In order to get the best performance from your Redshift Database, you must ensure that database tables have the correct Column Encoding applied (see http://docs.aws.amazon.com/redshift/latest/dg/t_Compressing_data_on_disk.html). Column Encoding specifies which algorithm is used to compress data within a column, and is chosen on the basis of the datatype, the unique number of discrete values in the column, and so on. When the COPY command is used to load data into a table, column encoding will be analyzed and applied by default. Other tables may be loaded via Extract/Load/Transform/Load (ELT) processes, and these tables may require having the column encoding updated at some point.
The Redshift Column Encoding Utility gives you the ability to apply optimal Column Encoding to an established Schema with data already loaded. When run, it will analyze an entire schema or individual tables. The ANALYZE COMPRESSION command is used to determine if any of the columns in the table require updating, and if so a script is generated to convert to the optimal structure.
Because this utility can make changes to your database live (using the --do-execute true
option), it is highly recommended that you thoroughly test the utility against a dev/test system, and ensure that you take a manual snapshot of Production systems prior to running the generated script. Also, as a large amount of data will be migrated, you should ensure that the migration will not adversely impact Cluster customers. AWS has thoroughly tested this software on a variety of systems, but cannot be responsible for the impact of running the utility against your database.
The script generated will take advantage of one of two data migration options. The default is to do an in place data migration within the schema being analyzed. This will create a new table with the same structure as your current table, including the distribution and sort keys, but with the correct column encoding. This table will be called <my_table>_$mig
. Your data will be migrated into the new table with an INSERT...SELECT... and then the existing table will be renamed to <my_table>_<YYYYMMDD>_<random>_$old
, and the optimised <my_table>_$mig
will be renamed to <my_table>
. In this way, all old data and structure are retained for future use if required. Alternatively, you can specify the --target-schema <my_new_schema>
option, and the data migration will be done into the target schema with all tables retaining their original names. The source schema which has been analysed will not be modified in any way.
This utility was built and tested on Python 2.7x, but may work with other versions of Python.

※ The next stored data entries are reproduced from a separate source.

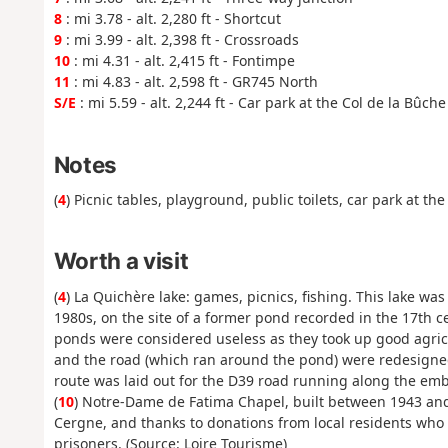
8
: mi 3.78 - alt. 2,280 ft - Shortcut
9
: mi 3.99 - alt. 2,398 ft - Crossroads
10
: mi 4.31 - alt. 2,415 ft - Fontimpe
11
: mi 4.83 - alt. 2,598 ft - GR745 North
S/E
: mi 5.59 - alt. 2,244 ft - Car park at the Col de la Bûche
Notes
(
4
) Picnic tables, playground, public toilets, car park at th
Worth a visit
(
4
) La Quichère lake: games, picnics, fishing. This lake was
1980s, on the site of a former pond recorded in the 17th c
ponds were considered useless as they took up good agri
and the road (which ran around the pond) were redesigne
route was laid out for the D39 road running along the em
(
10
) Notre-Dame de Fatima Chapel, built between 1943 and 1
Cergne, and thanks to donations from local residents who 
prisoners. (Source: Loire Tourisme)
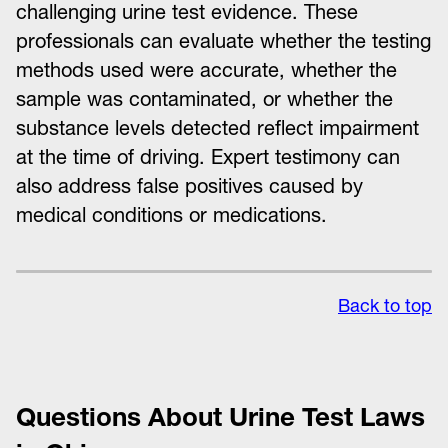
challenging urine test evidence. These
professionals can evaluate whether the testing
methods used were accurate, whether the
sample was contaminated, or whether the
substance levels detected reflect impairment
at the time of driving. Expert testimony can
also address false positives caused by
medical conditions or medications.
Back to top
Questions About Urine Test Laws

After cloning this Github project, you must ensure that you have installed the dependencies from requirements.txt.
You can then run the column encoding utility by typing python analyze-schema-compression.py
or ./analyze-schema-compression.py
. This will generate the following Usage instructions:
Usage: analyze-schema-compression.py
Generates a script to optimise Redshift column encodings on all tables in a schema
Arguments: --db - The database to use
--db-user - The database user to connect to
--db-pwd - The password for the database user to connect to
--db-host - The cluster endpoint
--db-port - The cluster endpoint port (default 5439)
--analyze-schema - The schema name or a regular expression pattern to resolve schemas for processing.
--analyze-table - A specific table or list of tables to be Analyzed, if --analyze-schema is not desired
--analyze-cols - Analyze column width and reduce the column width if needed
--new-varchar-min - Set minimum varchar length for new width (to be used with --analyze-cols)
--new-dist-key - Set a new distribution key (only used if --analyze-table is specified)
--new-sort-keys - Set a new sort key using these comma separated columns (Compound Sort key only , and only used if --analyze-table is specified)
--target-schema - Name of a single schema into which the newly optimised tables and data should be created, rather than in place
--threads - The number of concurrent connections to use during analysis (default 2)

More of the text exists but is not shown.